■ **EXERCISE GOAL**: In the entries below, return only the line containing "е за 7–10 дней" and those after it, exactly, through the last line.

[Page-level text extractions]
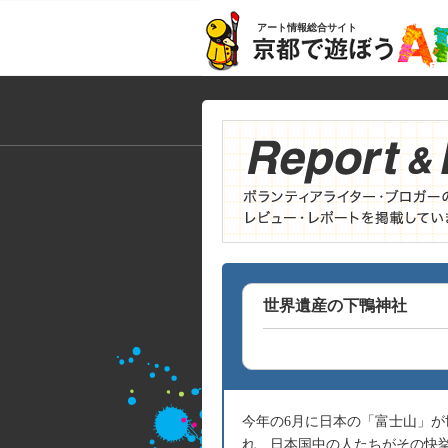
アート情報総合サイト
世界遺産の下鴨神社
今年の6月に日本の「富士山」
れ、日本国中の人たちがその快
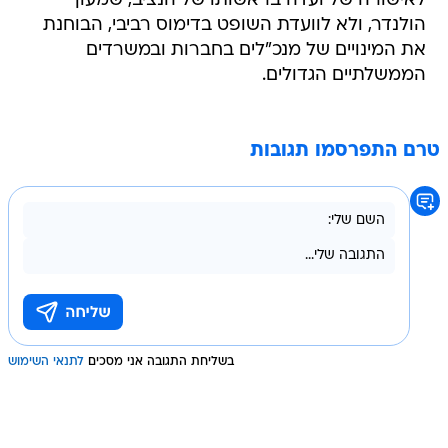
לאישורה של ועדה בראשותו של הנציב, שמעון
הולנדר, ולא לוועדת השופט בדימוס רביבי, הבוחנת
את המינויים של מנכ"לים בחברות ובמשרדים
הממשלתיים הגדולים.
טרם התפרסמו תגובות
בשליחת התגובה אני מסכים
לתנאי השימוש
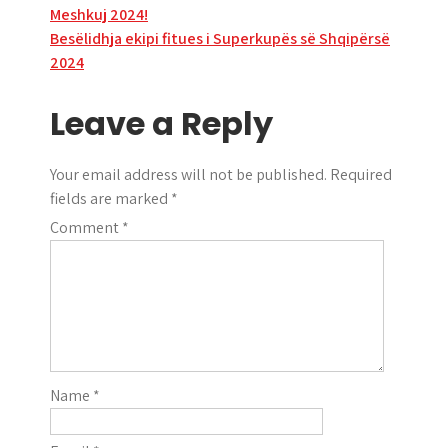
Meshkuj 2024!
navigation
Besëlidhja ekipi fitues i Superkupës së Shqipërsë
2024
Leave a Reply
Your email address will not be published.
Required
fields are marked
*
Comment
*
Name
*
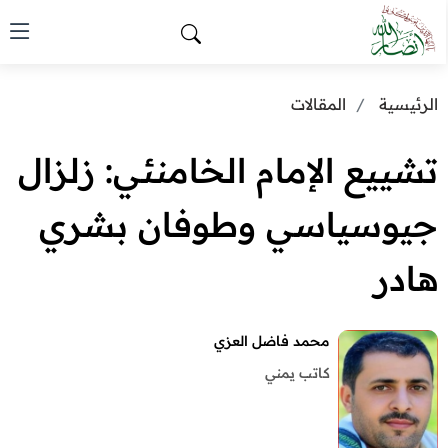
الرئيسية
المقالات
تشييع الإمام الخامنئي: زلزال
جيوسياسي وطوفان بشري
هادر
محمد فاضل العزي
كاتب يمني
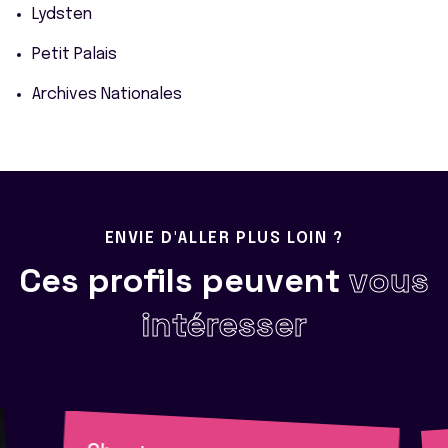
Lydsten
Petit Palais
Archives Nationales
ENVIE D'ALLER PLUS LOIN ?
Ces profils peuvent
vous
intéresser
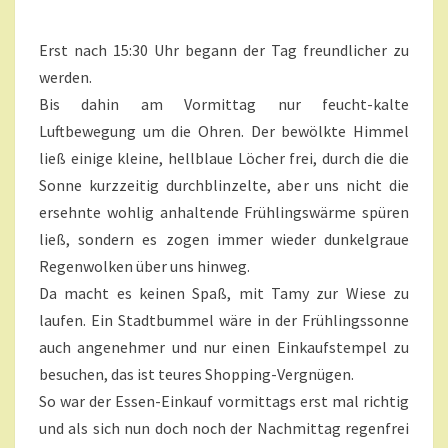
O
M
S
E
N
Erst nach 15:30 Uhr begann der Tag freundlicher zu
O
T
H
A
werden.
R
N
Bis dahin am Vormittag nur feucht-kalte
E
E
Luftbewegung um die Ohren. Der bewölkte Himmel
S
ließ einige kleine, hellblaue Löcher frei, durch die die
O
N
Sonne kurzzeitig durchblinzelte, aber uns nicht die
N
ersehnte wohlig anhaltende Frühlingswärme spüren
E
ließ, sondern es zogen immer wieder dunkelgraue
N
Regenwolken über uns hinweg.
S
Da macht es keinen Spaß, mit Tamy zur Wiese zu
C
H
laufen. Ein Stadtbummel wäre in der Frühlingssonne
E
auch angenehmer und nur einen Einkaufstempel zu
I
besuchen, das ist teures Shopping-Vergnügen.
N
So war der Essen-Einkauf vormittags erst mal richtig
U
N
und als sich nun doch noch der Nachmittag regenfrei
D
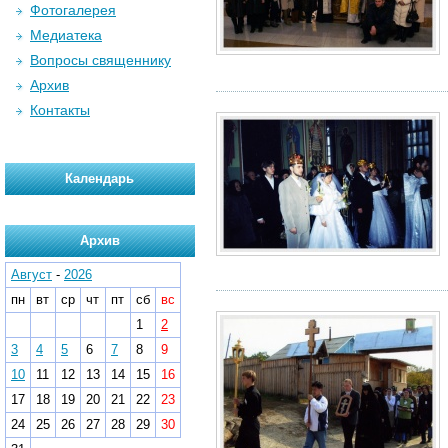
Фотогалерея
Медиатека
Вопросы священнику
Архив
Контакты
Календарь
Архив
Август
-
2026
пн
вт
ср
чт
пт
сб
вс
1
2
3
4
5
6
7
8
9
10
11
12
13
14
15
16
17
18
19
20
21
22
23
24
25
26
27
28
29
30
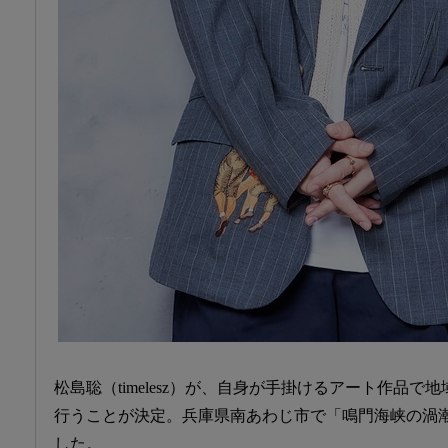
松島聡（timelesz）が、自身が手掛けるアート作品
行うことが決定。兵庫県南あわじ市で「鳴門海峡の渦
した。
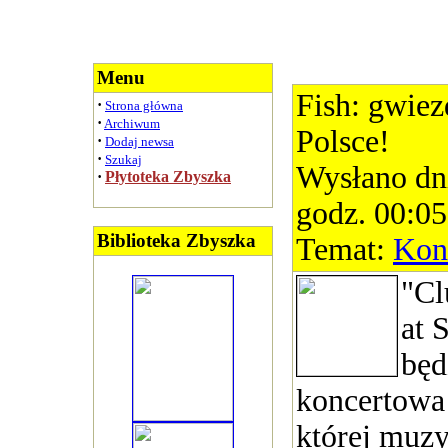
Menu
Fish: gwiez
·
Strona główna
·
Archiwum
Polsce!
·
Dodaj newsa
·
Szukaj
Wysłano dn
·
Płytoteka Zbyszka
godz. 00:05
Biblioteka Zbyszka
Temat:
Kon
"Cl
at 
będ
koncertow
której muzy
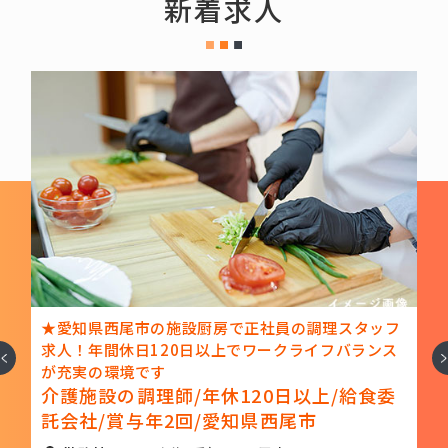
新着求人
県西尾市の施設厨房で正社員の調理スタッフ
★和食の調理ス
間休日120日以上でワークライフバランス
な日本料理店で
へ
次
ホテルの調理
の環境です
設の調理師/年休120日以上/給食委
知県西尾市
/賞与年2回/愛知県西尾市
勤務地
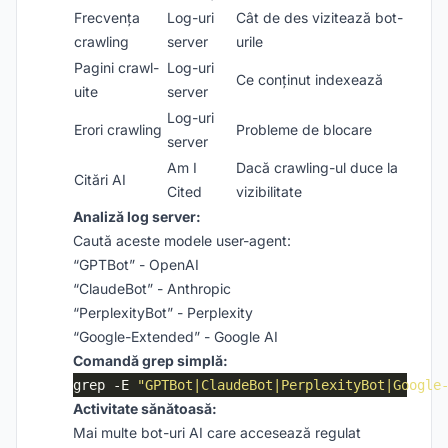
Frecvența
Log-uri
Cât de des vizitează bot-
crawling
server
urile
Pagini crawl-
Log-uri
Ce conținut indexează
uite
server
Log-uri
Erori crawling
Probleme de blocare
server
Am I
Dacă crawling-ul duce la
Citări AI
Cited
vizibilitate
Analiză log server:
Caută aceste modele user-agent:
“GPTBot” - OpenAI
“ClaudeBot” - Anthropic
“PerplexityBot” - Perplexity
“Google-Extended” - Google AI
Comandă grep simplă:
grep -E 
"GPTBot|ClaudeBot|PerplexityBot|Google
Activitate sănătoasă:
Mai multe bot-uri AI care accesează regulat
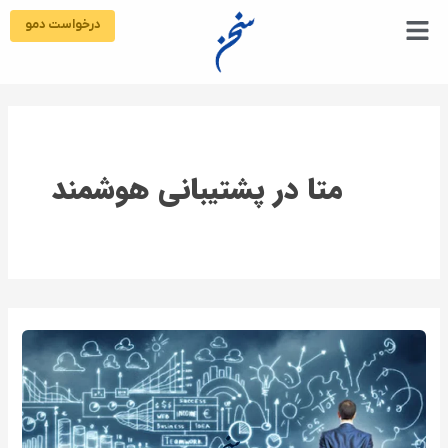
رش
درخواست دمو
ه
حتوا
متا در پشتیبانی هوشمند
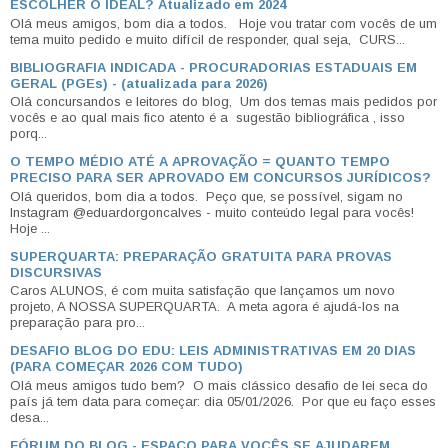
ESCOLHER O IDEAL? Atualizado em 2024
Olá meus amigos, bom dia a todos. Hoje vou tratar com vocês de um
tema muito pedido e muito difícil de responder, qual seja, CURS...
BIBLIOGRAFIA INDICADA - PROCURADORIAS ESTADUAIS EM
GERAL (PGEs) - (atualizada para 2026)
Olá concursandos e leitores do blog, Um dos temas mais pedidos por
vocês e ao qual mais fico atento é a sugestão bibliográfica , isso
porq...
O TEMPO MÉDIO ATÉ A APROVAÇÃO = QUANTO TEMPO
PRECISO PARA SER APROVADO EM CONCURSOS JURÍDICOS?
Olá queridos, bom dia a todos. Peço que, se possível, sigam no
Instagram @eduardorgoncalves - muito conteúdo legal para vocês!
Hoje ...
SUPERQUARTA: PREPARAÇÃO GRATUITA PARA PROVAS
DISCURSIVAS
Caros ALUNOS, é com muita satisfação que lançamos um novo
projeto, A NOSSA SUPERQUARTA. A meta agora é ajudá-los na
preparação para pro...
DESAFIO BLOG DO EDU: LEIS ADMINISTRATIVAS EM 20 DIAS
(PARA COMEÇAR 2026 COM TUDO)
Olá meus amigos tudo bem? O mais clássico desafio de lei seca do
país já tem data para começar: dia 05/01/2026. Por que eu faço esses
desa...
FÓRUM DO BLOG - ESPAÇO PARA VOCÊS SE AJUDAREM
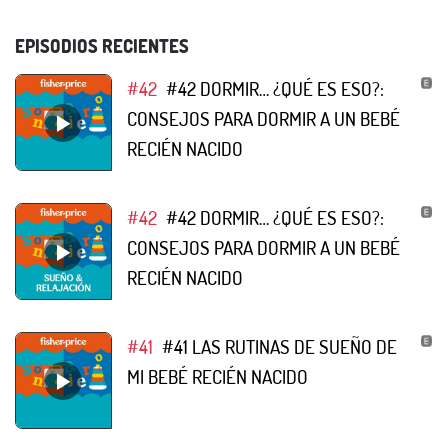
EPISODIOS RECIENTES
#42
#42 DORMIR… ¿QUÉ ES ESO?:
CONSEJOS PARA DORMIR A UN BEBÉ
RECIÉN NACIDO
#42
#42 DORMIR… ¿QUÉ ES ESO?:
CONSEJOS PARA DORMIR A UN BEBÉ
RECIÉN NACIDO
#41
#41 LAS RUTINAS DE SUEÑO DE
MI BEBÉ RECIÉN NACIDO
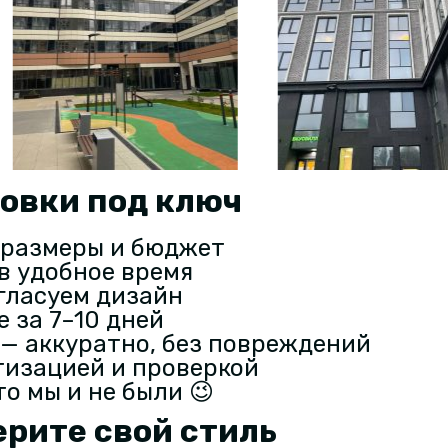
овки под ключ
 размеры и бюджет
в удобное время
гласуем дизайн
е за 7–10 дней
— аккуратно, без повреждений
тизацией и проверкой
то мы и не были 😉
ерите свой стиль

■ **WRITTEN RESPONSE**:
е за 7–10 дней
— аккуратно, без повреждений
тизацией и проверкой
то мы и не были 😉
ерите свой стиль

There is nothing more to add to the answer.